> **EXERCISE GOAL**
For the data that follows, state how many lines hold the string "iPad", giving the number by itself.
*** DATA RECORDS ***
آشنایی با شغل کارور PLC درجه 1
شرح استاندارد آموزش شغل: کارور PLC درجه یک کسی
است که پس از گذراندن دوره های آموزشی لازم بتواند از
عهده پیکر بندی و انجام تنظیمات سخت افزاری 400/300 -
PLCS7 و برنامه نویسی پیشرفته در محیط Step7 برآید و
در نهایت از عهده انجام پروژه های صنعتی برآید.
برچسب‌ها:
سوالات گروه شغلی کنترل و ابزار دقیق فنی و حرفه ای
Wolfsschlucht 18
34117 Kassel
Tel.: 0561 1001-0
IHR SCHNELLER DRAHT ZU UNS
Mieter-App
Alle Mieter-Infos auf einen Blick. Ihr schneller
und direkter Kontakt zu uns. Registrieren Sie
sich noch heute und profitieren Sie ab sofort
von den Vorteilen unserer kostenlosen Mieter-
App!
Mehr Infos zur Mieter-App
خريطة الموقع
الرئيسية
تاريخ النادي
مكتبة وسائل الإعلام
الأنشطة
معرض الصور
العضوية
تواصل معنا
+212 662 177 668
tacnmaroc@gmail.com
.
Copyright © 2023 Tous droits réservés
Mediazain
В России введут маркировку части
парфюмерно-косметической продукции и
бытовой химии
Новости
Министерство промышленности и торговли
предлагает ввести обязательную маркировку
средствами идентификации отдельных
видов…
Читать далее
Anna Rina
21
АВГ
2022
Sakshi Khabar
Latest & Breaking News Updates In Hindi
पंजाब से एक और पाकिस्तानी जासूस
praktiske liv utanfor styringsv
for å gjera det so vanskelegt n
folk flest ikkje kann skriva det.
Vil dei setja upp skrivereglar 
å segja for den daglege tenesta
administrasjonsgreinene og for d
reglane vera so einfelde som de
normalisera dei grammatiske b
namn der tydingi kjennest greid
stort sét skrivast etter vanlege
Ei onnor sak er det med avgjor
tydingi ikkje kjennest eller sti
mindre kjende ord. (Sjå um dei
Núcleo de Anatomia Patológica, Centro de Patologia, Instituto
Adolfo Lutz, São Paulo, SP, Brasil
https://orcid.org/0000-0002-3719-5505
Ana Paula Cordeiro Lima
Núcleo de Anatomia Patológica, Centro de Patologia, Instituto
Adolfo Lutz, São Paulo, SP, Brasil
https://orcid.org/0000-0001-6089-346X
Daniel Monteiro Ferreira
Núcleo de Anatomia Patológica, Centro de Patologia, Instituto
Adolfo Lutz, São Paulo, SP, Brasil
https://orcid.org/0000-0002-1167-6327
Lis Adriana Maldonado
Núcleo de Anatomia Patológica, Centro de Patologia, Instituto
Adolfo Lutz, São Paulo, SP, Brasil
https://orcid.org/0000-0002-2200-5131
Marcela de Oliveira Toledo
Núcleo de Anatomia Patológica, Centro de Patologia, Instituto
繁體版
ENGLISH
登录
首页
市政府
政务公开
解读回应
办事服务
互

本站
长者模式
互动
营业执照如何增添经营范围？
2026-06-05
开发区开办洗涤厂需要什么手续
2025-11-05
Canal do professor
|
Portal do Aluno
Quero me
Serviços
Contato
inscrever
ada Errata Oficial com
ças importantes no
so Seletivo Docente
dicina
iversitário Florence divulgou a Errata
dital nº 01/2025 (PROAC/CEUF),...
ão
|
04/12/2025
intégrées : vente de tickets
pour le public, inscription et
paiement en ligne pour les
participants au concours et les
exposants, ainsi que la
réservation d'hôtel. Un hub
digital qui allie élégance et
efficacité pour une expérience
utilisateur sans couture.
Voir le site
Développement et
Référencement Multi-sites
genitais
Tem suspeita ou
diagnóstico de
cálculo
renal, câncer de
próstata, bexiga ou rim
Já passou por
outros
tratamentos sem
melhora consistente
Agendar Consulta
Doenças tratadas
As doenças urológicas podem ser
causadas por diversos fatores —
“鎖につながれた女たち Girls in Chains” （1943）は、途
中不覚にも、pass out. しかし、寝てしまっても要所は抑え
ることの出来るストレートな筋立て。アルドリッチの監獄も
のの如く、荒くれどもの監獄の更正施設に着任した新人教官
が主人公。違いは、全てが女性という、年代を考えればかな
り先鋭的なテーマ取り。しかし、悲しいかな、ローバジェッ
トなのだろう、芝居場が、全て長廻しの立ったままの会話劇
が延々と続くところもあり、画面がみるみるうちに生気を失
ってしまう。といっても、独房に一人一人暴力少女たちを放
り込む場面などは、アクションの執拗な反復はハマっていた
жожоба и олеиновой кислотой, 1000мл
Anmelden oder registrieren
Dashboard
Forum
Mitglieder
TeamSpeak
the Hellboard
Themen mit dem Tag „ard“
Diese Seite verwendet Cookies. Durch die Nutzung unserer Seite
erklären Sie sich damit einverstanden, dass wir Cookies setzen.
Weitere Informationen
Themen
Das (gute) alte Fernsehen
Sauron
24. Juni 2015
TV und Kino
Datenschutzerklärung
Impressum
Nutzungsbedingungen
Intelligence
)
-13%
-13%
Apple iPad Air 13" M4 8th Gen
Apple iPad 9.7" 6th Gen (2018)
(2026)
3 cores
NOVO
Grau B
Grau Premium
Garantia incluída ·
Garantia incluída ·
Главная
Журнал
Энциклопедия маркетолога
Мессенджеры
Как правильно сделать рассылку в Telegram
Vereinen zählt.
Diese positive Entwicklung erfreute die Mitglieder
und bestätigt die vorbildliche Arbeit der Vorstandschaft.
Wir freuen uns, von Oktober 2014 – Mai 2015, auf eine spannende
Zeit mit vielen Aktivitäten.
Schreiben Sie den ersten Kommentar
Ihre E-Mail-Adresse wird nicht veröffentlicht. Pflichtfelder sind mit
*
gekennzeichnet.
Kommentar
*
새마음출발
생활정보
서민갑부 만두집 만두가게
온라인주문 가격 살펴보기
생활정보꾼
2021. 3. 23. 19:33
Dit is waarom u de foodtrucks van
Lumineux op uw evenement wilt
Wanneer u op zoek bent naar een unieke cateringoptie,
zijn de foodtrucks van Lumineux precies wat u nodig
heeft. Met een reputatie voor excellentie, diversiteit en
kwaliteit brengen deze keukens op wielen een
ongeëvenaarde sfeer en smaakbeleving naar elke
*** End of DATA RECORDS ***
> **YOUR RESPONSE**
2